CMS on April 27 proposed new regulations that would “establish tangible, consistent access standards” in Medicaid as well as create “a consistent way to transparently review and assess Medicaid payment rates across states.” The new policies are included in two notices of proposed rulemaking — the Ensuring Access to Medicaid Services NPRM and the Managed Care Access, Finance, and Quality NPRM. Of note for the managed care industry, the proposed regulations would create national maximum standards for certain appointment wait times for Medicaid or Children’s Health Insurance Program (CHIP) managed care enrollees, CMS said. They would also create stronger state monitoring and reporting requirements related to access and network adequacy for Medicaid or CHIP managed care plans, and require states to conduct “independent secret shopper surveys” of Medicaid or CHIP managed care plans to verify compliance with appointment wait time standards and to identify where provider directories are inaccurate. Among other provisions, the NPRMs would additionally require states to conduct annual enrollee experience surveys for each Medicaid managed care plan, and establish a framework for states to implement a Medicaid or CHIP quality rating system, which CMS calls a “one-stop-shop” for enrollees to compare Medicaid or CHIP managed care plans based on quality of care, access to providers, covered benefits and drugs, cost, and other plan performance indicators.
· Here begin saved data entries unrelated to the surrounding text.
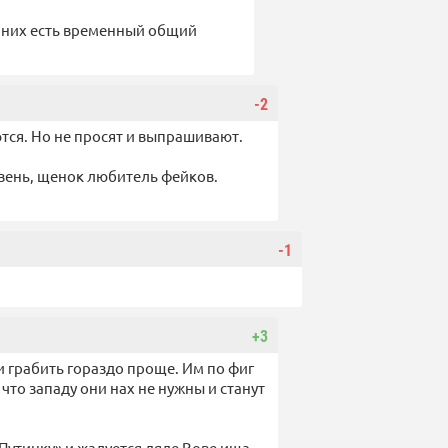
У них есть временный общий
-2
тся. Но не просят и выпрашивают.
овень, щенок любитель фейков.
-1
+3
ли грабить гораздо проще. Им по фиг
что западу они нах не нужны и станут
«Путинку» и жалуется дяде Вове ища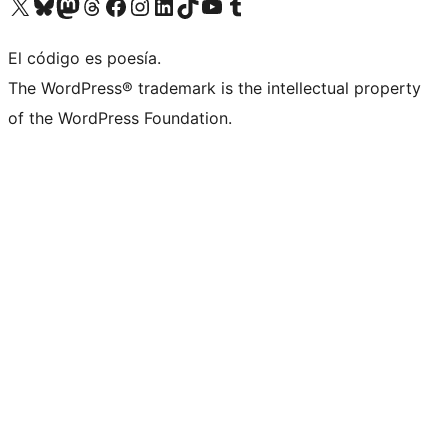
Visita nuestra cuenta de X (anteriormente Twitter)
Visit our Bluesky account
Visit our Mastodon account
Visit our Threads account
Visita nuestra página de Facebook
Visita nuestra cuenta de Instagram
Visita nuestra cuenta de LinkedIn
Visit our TikTok account
Visita nuestro canal de YouTube
Visit our Tumblr account
El código es poesía.
The WordPress® trademark is the intellectual property
of the WordPress Foundation.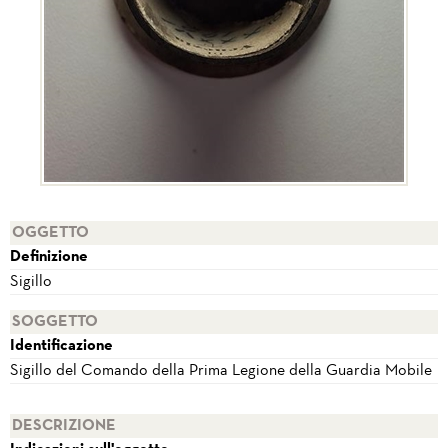
OGGETTO
Definizione
Sigillo
SOGGETTO
Identificazione
Sigillo del Comando della Prima Legione della Guardia Mobile
DESCRIZIONE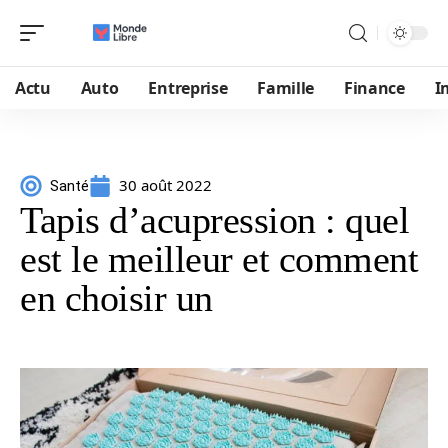
Actu
Auto
Entreprise
Famille
Finance
I
30 août 2022
Santé
Tapis d’acupression : quel
est le meilleur et comment
en choisir un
Oklahoma lawmakers accused CVS Health Corp.’s Caremark PBM of “intentionally lying” in its denials of 90-day prescription fills for some patients, according to The Oklahoman. The Oklahoma City newspaper reported that Caremark had routinely denied Oklahoma residents 90-day prescription fills and cited a state law as the reason, claiming that such fills were illegal under the statute. State Rep. Jon Echols, a Republican, said that such a justification was a lie: “Anyone that says that is not misinformed. They don’t misunderstand. They are intentionally lying to you. And we’re not going to stand for it.” Oklahoma’s insurance commissioner, Republican Glen Mulready, earlier this month filed an administrative action against Caremark that, per a press release from Mulready’s office, “targets the practice of ‘steering patients’ to CVS pharmacies and prescription mail-order services and seeks to censure, suspend, place on probation or revoke the Pharmacy Benefit Manager (PBM) license of CVS/Caremark. In addition, the… Department will seek restitution and/or levy fines for each alleged violation.”